_Task prompt_
Please copy out all lines of the entries that contain the word "sich".

_Data excerpts_
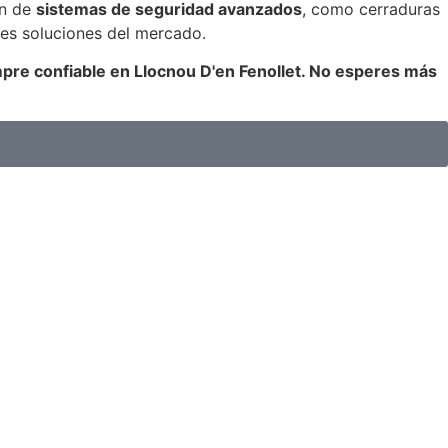
ón de
sistemas de seguridad avanzados
, como cerraduras
res soluciones del mercado.
empre confiable en Llocnou D'en Fenollet. No esperes más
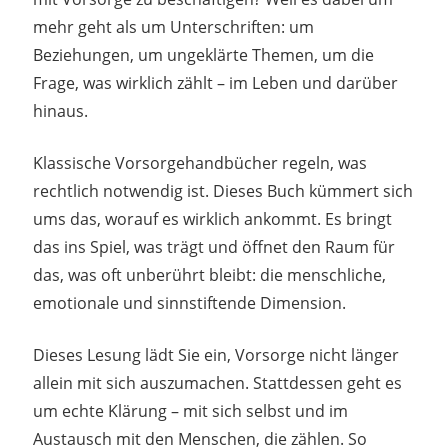
mehr geht als um Unterschriften: um
Beziehungen, um ungeklärte Themen, um die
Frage, was wirklich zählt – im Leben und darüber
hinaus.
Klassische Vorsorgehandbücher regeln, was
rechtlich notwendig ist. Dieses Buch kümmert sich
ums das, worauf es wirklich ankommt. Es bringt
das ins Spiel, was trägt und öffnet den Raum für
das, was oft unberührt bleibt: die menschliche,
emotionale und sinnstiftende Dimension.
Dieses Lesung lädt Sie ein, Vorsorge nicht länger
allein mit sich auszumachen. Stattdessen geht es
um echte Klärung – mit sich selbst und im
Austausch mit den Menschen, die zählen. So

_Finished task_
rechtlich notwendig ist. Dieses Buch kümmert sich
allein mit sich auszumachen. Stattdessen geht es
um echte Klärung – mit sich selbst und im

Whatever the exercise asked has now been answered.